Episode 4: The Man from My Dreams Has a Name
It started with the ring.
Again.
Only this time, I didn't fall asleep.
I was wide awake when the vision hit me.
The room around me melted into stardust. Walls vanished. The sky opened above—a canvas of swirling galaxies and violet storms.
I was standing on marble. Barefoot. Dressed in silver silk that shimmered like water. My hair was longer. Braided with crystal threads.
And he was there.
Not Kael.
Him.
The man I saw only in nightmares.
Tall. Cloaked in shadows. Eyes like black fire.
"You thought you could escape me," he hissed. "But I have followed your soul through every lifetime."
I tried to scream. But no sound came.
He lifted his hand—and my chest burned.
Like someone was clawing at my very soul.
And then—
"Lyra!"
A voice. A real voice.
Kael.
I snapped back to my room, gasping, heart pounding, drenched in sweat.
Kael was at my window, breathless, his eyes wide with fear.
"You saw him, didn't you?"
We sat on the floor together, both shaking.
I told him everything—the dream, the voice, the pain.
He didn't look surprised.
"That man," he said, "was once called Maerion. In our past life, he was the High Inquisitor. A sorcerer born of darkness, twisted by hatred."

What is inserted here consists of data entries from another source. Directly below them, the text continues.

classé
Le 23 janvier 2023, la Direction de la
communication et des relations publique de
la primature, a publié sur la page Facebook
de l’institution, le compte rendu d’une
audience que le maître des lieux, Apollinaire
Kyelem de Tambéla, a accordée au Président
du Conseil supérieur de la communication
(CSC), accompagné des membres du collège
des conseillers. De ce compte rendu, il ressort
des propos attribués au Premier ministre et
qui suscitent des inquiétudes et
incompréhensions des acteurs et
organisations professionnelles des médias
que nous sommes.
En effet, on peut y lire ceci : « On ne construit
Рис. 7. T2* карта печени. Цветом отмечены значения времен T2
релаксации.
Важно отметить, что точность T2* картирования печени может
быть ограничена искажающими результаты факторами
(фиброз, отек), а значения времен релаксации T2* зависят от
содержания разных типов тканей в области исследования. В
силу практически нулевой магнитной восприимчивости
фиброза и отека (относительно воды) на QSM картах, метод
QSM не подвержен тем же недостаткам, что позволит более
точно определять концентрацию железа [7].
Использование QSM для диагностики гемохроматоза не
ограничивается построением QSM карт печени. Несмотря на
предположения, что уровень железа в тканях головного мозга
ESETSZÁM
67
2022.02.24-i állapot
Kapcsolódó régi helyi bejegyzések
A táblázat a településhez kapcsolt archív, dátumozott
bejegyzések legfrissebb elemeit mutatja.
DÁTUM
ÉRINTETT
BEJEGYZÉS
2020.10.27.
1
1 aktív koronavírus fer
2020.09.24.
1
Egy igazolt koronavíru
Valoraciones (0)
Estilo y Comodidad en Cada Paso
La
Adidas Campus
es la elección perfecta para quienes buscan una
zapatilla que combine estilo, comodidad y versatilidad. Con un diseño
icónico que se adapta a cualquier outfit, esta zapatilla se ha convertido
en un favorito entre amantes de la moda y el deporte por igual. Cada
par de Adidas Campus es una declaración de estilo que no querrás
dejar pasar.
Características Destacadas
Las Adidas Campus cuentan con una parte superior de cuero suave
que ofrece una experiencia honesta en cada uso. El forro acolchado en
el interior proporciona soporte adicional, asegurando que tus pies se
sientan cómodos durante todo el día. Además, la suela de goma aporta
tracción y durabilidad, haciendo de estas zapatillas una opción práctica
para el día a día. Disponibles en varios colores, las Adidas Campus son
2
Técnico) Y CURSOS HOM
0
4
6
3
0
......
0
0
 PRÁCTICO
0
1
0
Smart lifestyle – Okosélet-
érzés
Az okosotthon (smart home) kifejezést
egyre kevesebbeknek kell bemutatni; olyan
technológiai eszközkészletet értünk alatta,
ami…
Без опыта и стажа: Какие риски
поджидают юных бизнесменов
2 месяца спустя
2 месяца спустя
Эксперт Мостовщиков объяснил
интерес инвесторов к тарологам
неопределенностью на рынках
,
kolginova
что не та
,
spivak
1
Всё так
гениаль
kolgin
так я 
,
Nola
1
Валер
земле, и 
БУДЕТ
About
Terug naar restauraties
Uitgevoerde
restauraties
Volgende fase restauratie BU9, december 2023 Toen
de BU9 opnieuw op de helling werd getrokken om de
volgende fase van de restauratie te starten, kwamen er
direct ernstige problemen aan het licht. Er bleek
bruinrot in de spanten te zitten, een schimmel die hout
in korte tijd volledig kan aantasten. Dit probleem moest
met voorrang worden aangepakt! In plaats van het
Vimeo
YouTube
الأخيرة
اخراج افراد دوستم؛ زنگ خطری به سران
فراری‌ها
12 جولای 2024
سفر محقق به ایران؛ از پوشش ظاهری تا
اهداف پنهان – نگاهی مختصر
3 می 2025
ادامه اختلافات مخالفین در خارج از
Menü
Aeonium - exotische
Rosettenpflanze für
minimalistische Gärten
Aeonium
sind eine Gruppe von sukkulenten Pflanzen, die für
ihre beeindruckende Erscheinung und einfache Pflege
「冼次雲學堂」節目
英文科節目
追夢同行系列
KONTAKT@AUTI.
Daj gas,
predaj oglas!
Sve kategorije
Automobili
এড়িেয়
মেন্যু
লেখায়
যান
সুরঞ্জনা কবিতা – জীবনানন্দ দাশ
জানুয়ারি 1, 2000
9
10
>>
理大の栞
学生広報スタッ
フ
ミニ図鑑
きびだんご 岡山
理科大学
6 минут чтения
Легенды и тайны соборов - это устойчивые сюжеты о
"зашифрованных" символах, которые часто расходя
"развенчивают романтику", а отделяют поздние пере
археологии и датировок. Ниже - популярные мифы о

"Why is he still here?" I whispered.
"Because he bound his soul to the cycle. He swore that if he couldn't have you in that life, no one else would in any life."
My blood ran cold.
"Then what does he want now?"
Kael's jaw tightened. "You. Dead. Or his."
Silence stretched between us.
I looked down at my hand—the ring glowing faintly.
"How do we stop him?"
"You don't have to," Kael said. "I will protect you."
"But I'm not the same girl I was then," I said quietly. "I don't have her power. Her memories."
"You will," he replied. "And when you do… you'll be stronger than ever before."
The next day, I started seeing shadows where there shouldn't be any.
Reflections in mirrors that didn't match. Whispers when no one was speaking.
And worse… people were starting to notice me.
Not in the normal way. Not school gossip.
I mean strangers. People on the street who stared too long. One woman grabbed my wrist and muttered in a language I didn't understand before bursting into tears.
And once, in the middle of a store, a man looked right at me and said:
"The priestess walks again. The stars have begun to burn."
I told Kael everything.
He didn't flinch.
"The world remembers you," he said. "Even if you don't remember yourself."
"But why now?" I asked. "Why not before?"
"Because this is the lifetime where the prophecy completes," he answered. "This is the one where everything ends—or begins again."
That night, I dreamed not of the temple.
But of the night I died.
Blood. Screams. Fire. My voice calling his name—Kael—as Maerion raised the blade.
And then—
Darkness.
I woke up crying, the taste of iron in my mouth.
And one thought repeating in my head like a curse:
If I don't remember soon… I'll die again.